3
$\begingroup$

I know there is an easy way to sample standard mixture models if the mixture components can be easily sampled. But, I have a slightly different scenario and I'm wondering if there is an analogous method (or any method at all that is nice). I'll first explain the standard scenario so there is no confusion, and then explain how my problem is different. Sorry if some of this is too remedial, I just want my question to be completely clear.
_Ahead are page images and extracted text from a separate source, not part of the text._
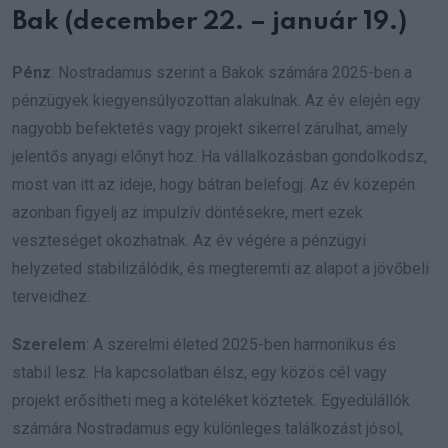
Bak (december 22. – január 19.)
Pénz
: Nostradamus szerint a Bakok számára 2025-ben a
pénzügyek kiegyensúlyozottan alakulnak. Az év elején egy
nagyobb befektetés vagy projekt sikerrel zárulhat, amely
jelentős anyagi előnyt hoz. Ha vállalkozásban gondolkodsz,
most van itt az ideje, hogy bátran belefogj. Az év közepén
azonban figyelj az impulzív döntésekre, mert ezek
veszteséget okozhatnak. Az év végére a pénzügyi
helyzeted stabilizálódik, és megteremti az alapot a jövőbeli
terveidhez.
Szerelem
: A szerelmi életed 2025-ben harmonikus és
stabil lesz. Ha kapcsolatban élsz, egy közös cél vagy
projekt erősítheti meg a köteléket köztetek. Egyedülállók
számára Nostradamus egy különleges találkozást jósol,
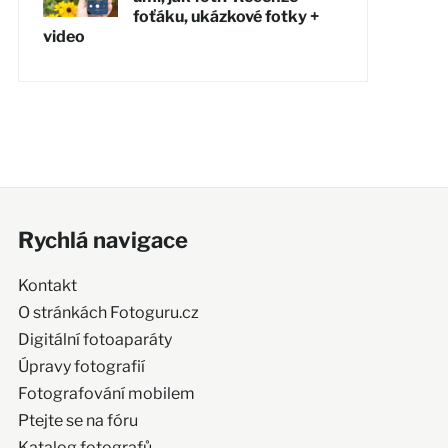
foťáku, ukázkové fotky +
video
Rychlá navigace
Kontakt
O stránkách Fotoguru.cz
Digitální fotoaparáty
Úpravy fotografií
Fotografování mobilem
Ptejte se na fóru
Katalog fotografů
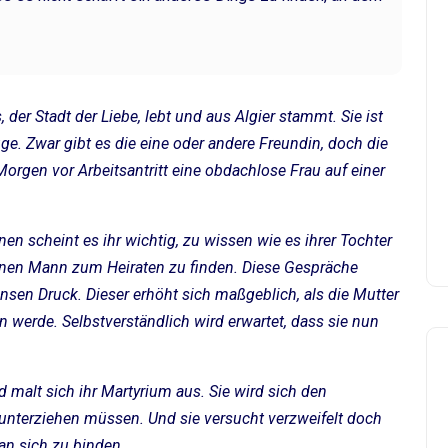
s, der Stadt der Liebe, lebt und aus Algier stammt. Sie ist
e. Zwar gibt es die eine oder andere Freundin, doch die
 Morgen vor Arbeitsantritt eine obdachlose Frau auf einer
nen scheint es ihr wichtig, zu wissen wie es ihrer Tochter
einen Mann zum Heiraten zu finden. Diese Gespräche
sen Druck. Dieser erhöht sich maßgeblich, als die Mutter
n werde. Selbstverständlich wird erwartet, dass sie nun
d malt sich ihr Martyrium aus. Sie wird sich den
unterziehen müssen. Und sie versucht verzweifelt doch
n sich zu binden.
A standard mixture model has pdf

$f_X(x) = \sum_i w_i f^i_X(x)$

where the $w_i$'s are non-negative and sum to one and the $f^i$'s are pdfs. A pretty important mixture model is mixture of Gaussians, where the $f^i$'s are normal distributions with different means and variances, i.e.,

$f_X(x) = \sum_i w_i \mathcal{N}(\mu_i, \sigma^2_i; x)$

I can easily sample this distribution with two samples. I'll assume there is a latent variable that governs which of the components generates the value of the random variable. Thus, I can choose $i$ with probability $w_i$ and then sample $\mathcal{N}(\mu_i, \sigma^2_i; \cdot)$ to generate my sample $\bar{x}$.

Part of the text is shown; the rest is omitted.